Sergio Moro e Deltan Dallagnol rebateram declarações do presidente Lula, que os chamou de "monstros mentirosos" em entrevista à TV Globo ao criticar a Lava Jato. Moro afirmou que a fala ofende os brasileiros honestos e tenta desviar o foco de escândalos, enquanto Dallagnol defendeu as provas e recursos recuperados pela operação. As condenações de Lula foram anuladas pelo STF por incompetência de foro e suspeição de Moro, e Dallagnol foi condenado pelo STJ a indenizar o petista pelo caso do PowerPoint.
O ex-juiz federal e atual senador Sergio Moro (PL), candidato ao governo do Paraná, e o ex-procurador da República Deltan Dallagnol (Novo), candidato ao Senado, responderam às críticas feitas pelo presidente Luiz Inácio Lula da Silva (PT) à Operação Lava Jato durante sabatina na TV Globo.
Na entrevista, Lula afirmou que a imprensa brasileira produziu um "monstro mentiroso" em referência a Moro e Dallagnol e voltou a criticar a condução da operação, que resultou em sua prisão e o retirou da disputa presidencial de 2018. O petista também afirmou que a Lava Jato contribuiu para desmontar o setor de engenharia do País e prejudicar a imagem da Petrobras.

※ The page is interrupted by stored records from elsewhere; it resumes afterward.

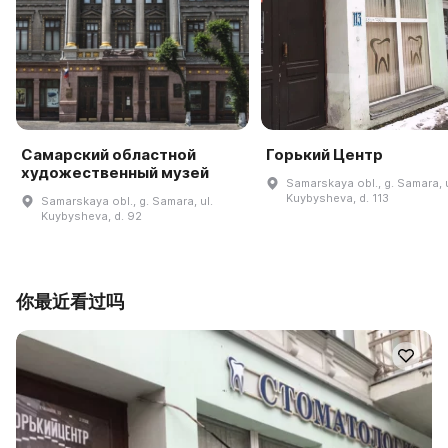
Самарский областной
Горький Центр
художественный музей
Samarskaya obl., g. Samara, u
Kuybysheva, d. 113
Samarskaya obl., g. Samara, ul.
Kuybysheva, d. 92
你最近看过吗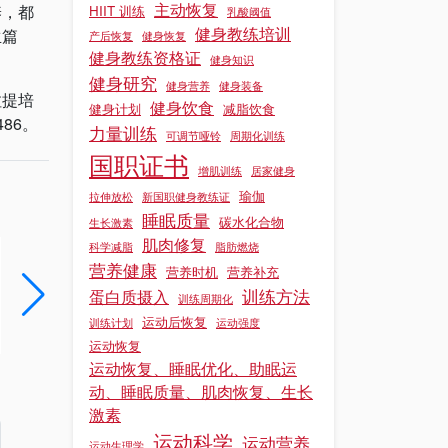
主动恢复
养，都
HIIT 训练
乳酸阈值
健身教练培训
生篇
产后恢复
健身恢复
健身教练资格证
健身知识
健身研究
健身营养
健身装备
拉提培
健身饮食
健身计划
减脂饮食
86。
力量训练
可调节哑铃
周期化训练
国职证书
增肌训练
居家健身
瑜伽
拉伸放松
新国职健身教练证
睡眠质量
碳水化合物
生长激素
肌肉修复
科学减脂
脂肪燃烧
健身教练证培训基地的教学环境对学员学习效果有什么作用?
营养健康
营养时机
营养补充
在健身教练证培训过程中，教学环境宛如土壤，深深影响着学员这颗 “种子” 的成长，对学习效果发挥着关键作用。​所以，今天我们就跟着上海锐星健身一起从正文中具体了解一下关于健身教练证培训基地的教学环境对学员...
训练方法
蛋白质摄入
训练周期化
运动后恢复
训练计划
运动强度
阅读更多 »
阅读更多 »
运动恢复
运动恢复、睡眠优化、助眠运
动、睡眠质量、肌肉恢复、生长
激素
运动科学
运动营养
运动生理学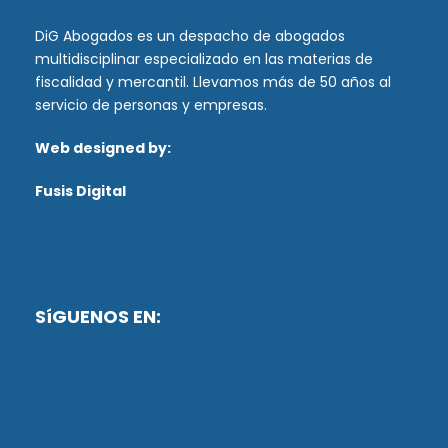
DiG Abogados es un despacho de abogados
multidisciplinar especializado en las materias de
fiscalidad y mercantil. Llevamos más de 50 años al
servicio de personas y empresas.
Web designed by:
Fusis Digital
SíGUENOS EN: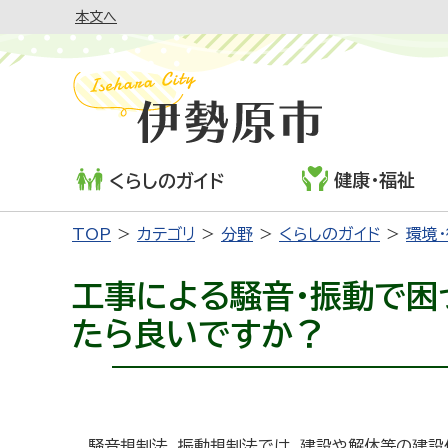
本文へ
健康・福祉
くらしのガイド
TOP
カテゴリ
分野
くらしのガイド
環境
工事による騒音・振動で困
たら良いですか？
騒音規制法、振動規制法では、建設や解体等の建設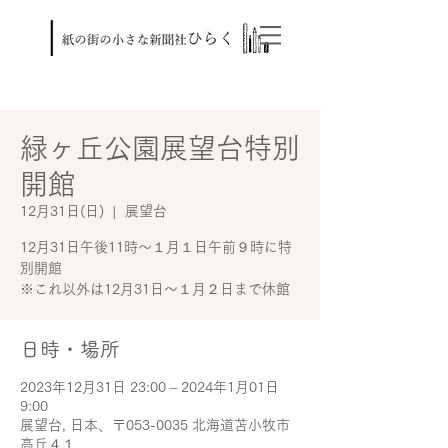
緑ヶ丘公園展望台特別
開館
12月31日(日)
  |  
展望台
12月31日午後11時～１月１日午前９時に特
別開館
※これ以外は12月31日～１月２日まで休館
日時・場所
2023年12月31日 23:00 – 2024年1月01日
9:00
展望台, 日本、〒053-0035 北海道苫小牧市
高丘４１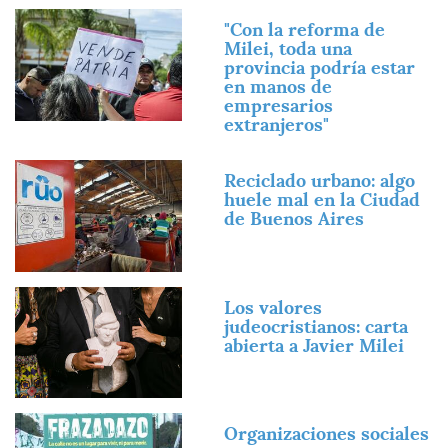
Imagen
"Con la reforma de
Milei, toda una
provincia podría estar
en manos de
empresarios
extranjeros"
Imagen
Reciclado urbano: algo
huele mal en la Ciudad
de Buenos Aires
Imagen
Los valores
judeocristianos: carta
abierta a Javier Milei
Imagen
Organizaciones sociales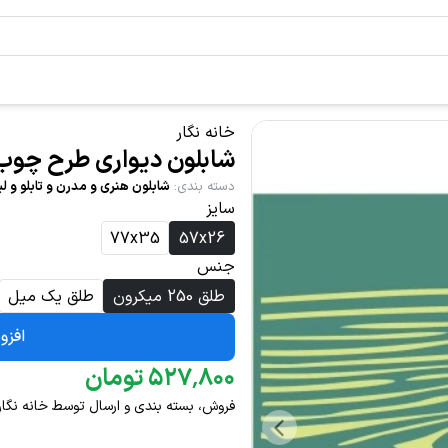
خانه نگار
شابلون دیواری طرح چوب کد
دسته بندی
:
شابلون هنری و مدرن و تابلو و لی
سایز
77x35
57x26
جنس
طلق 250 میکرون
طلق یک میل
افزو
۸۰۰
٬
۵۲۷
تومان
فروش، بسته بندی و ارسال توسط خانه نگار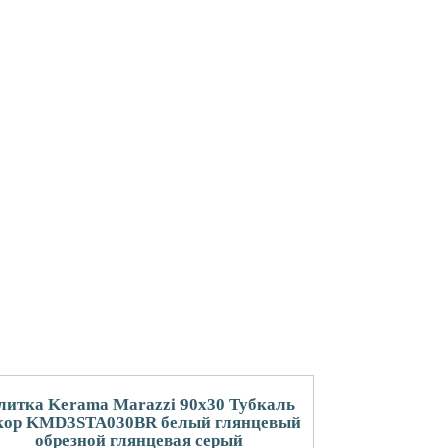
литка Kerama Marazzi 90x30 Тубкаль
кор KMD3STA030BR белый глянцевый
обрезной глянцевая серый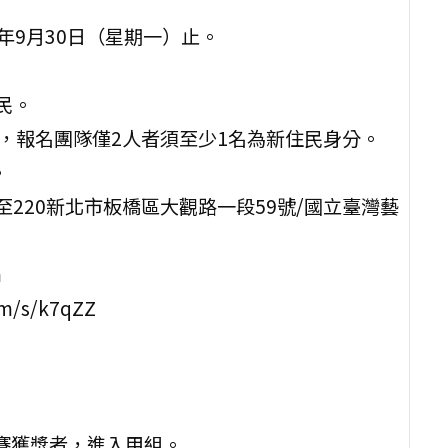
3年9月30日（星期一）止。
民。
，報名團隊僅2人者須至少1名為新住民身分。
。
20新北市板橋區大觀路一段59號/國立臺灣藝
m
/s/k7qZZ
賽獲獎者，進入甲組。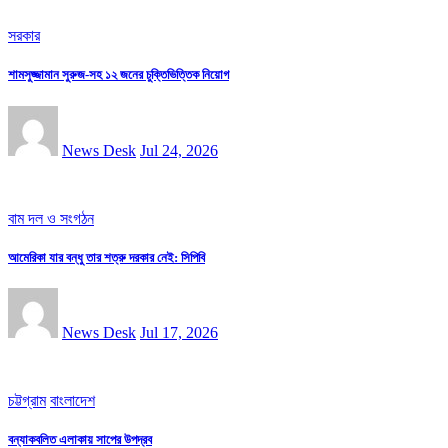
সরকার
শামসুজ্জামান সুরুজ-সহ ১২ জনের চুক্তিভিত্তিক নিয়োগ
News Desk
Jul 24, 2026
বাম দল ও সংগঠন
আমেরিকা যার বন্ধু তার শত্রু দরকার নেই: সিপিবি
News Desk
Jul 17, 2026
চট্টগ্রাম
বাংলাদেশ
বন্যাকবলিত এলাকায় সাপের উপদ্রব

"A imprensa brasileira sabe que ela produziu um monstro mentiroso chamado Moro, chamado Dallagnol. Eu não esqueço do PowerPoint mentiroso contra mim", afirmou Lula, em referência à apresentação de slides atribuindo crimes ao presidente que não constavam na denúncia.
Para Moro, a entrevista foi "um tapa na cara dos brasileiros e brasileiras que trabalham e são honestos". Ele acusou ainda Lula de atacar a Lava Jato para desviar a atenção de suspeitas de corrupção envolvendo seus governos e seu filho.
"Usou da velha tática de atacar o combate à corrupção, a Lava Jato, Deltan e eu, para não responder sobre os diversos escândalos de corrupção que aparecem em todos os seus governos e as suspeitas que agora pairam sobre o seu filho", disse.
Dallagnol também reagiu às declarações. "Eu não vou pedir desculpas por ter colocado Lula na cadeia", escreveu o ex-procurador. Em outra publicação, defendeu Moro e a operação. "Pode atacar o Moro. Pode me atacar. Pode atacar a Lava Jato. Mas não dá para apagar o dinheiro recuperado, as provas e as confissões", disse.
As condenações de Lula na Lava Jato foram anuladas pelo Supremo Tribunal Federal (STF) em 2021, após a Corte concluir que a 13ª Vara Federal de Curitiba não tinha competência para julgar os processos. Com as decisões, Lula recuperou seus direitos políticos.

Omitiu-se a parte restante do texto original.